The station claimed the lab was branded as "the darkest experiment center of the United States government" by American political news sites without mentioning specific publications. The state-run media outlet also enumerated the various safety concerns related to the lab and stressed that it had been linked to alleged leaks and disappearances of lethal viruses.
It was an apparent attempt to point the source of the virus to America, and it came on the heels of a conspiracy theory that trended on Chinese social media linking the origins of Covid-19 to a U.S. military lab.
The trending topic stemmed from the statement of Hua Chunying, spokesperson from China’s Ministry of Foreign Affairs, daring the U.S. government to open the biological lab at Fort Detrick and invite World Health Organization (WHO) experts to conduct origin-tracing of the coronavirus in the country.
Here is a tweet showing a screenshot of the trending topic on Weibo, a popular social media platform in China, featuring Hua's statement.
https://twitter.com/Jane_Li911/status/1351547431742128128
For the uninitiated, here is the meat of Hua’s statement in a press briefing Monday, Jan.18: “I’d like to stress that if the United States truly respects facts, it should open the biological lab at Fort Detrick, give more transparency to issues like its 200-plus overseas bio-labs, invite WHO experts to conduct origin-tracing in the United States and respond to the concerns from the international community with real actions.”
The Chinese are clearly employing a misdirection tactic as WHO experts are currently in China to do origin-tracing. The experts are just waiting to end their quarantine before they begin work on the field. The virus's exact origin remains unknown, but the consensus is that it came from bats and jumped to humans through an intermediate host.
The novel coronavirus, scientifically known as SARS-CoV-2, first emerged in Wuhan, China in December 2019. Most of the first cases recorded in Wuhan were associated with a seafood market that was also selling live wild animals such as snakes, rats, beavers and foxes.
China has long been trying to deflect blame while rejecting the widely held assessment that Wuhan is the birthplace of the pandemic. (Related: Wuhan medics say they knew about coronavirus deaths as early as December 2019.)

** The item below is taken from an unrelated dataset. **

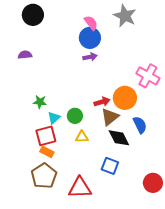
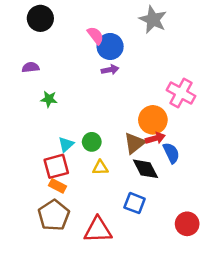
pink semicircle: (91, 23) -> (95, 35), moved
green star: (40, 102) -> (49, 99), moved
red arrow: (102, 102) -> (155, 138), moved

In March 2020, another Chinese foreign ministry spokesperson, Zhao Lijian, tweeted that the U.S. military "brought the epidemic to Wuhan."

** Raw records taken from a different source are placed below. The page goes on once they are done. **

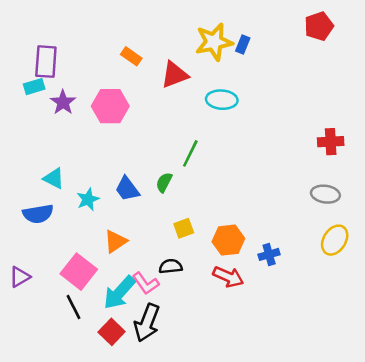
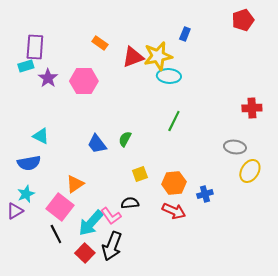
yellow star: (214, 42) -> (158, 56), moved
green line: (190, 153) -> (174, 121), moved
gray ellipse: (325, 194) -> (235, 147), moved
cyan star: (88, 199) -> (26, 194), moved
yellow ellipse: (335, 240) -> (250, 171), moved
orange triangle: (115, 241) -> (75, 184), moved

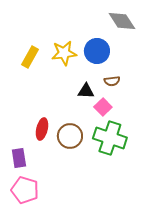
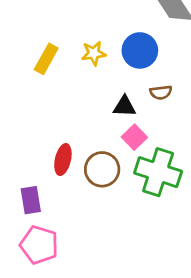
yellow star: (64, 53) -> (94, 53), size x0.7
pink square: (103, 107) -> (134, 137), moved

Quoting Alexander Kekulé, director of the Institute for Biosecurity Research in Germany, Chinese state-run media claimed that the virus spreading worldwide was "a kind of variant mutating in north Italy."

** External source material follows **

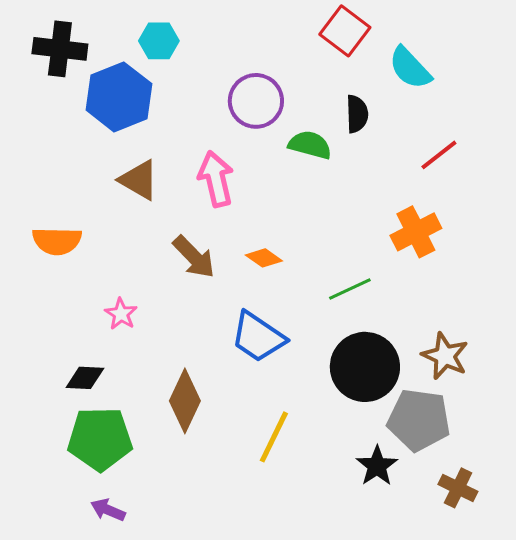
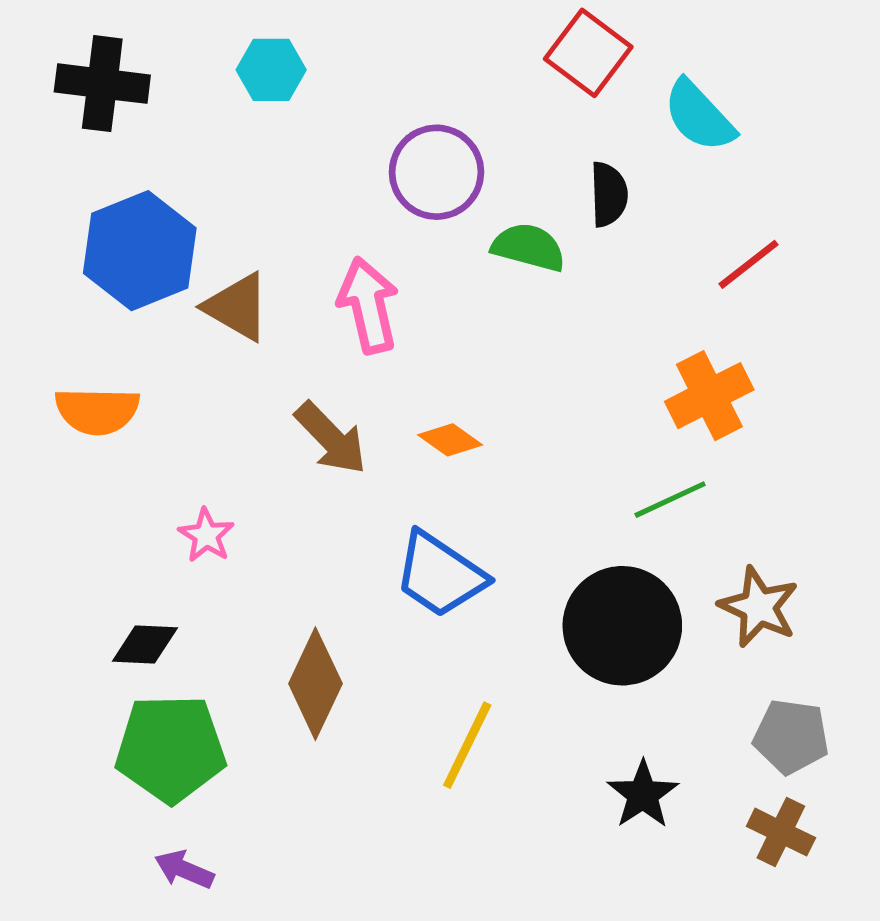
blue hexagon: (119, 97) -> (140, 251), moved
green line: (350, 289) -> (670, 500), moved
gray pentagon: (419, 420) -> (791, 737), moved, size x0.7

Kekulé disproved the claim in an email interview with Indian newspaper Hindustan Times, saying that his words were taken out of context from his book and his interview with German television.
India wasn't spared from China's blame game. China’s state-run media Global Times published a story on Nov. 29 last year saying that the earliest human-to-human transmission occurred in the "Indian subcontinent," several months before the Wuhan outbreak. The story quoted a Chinese study titled "The early cryptic transmission and evolution of SARS-CoV-2 in human hosts." It was conducted by three researchers, one of them affiliated with the state-run Chinese Academy of Sciences.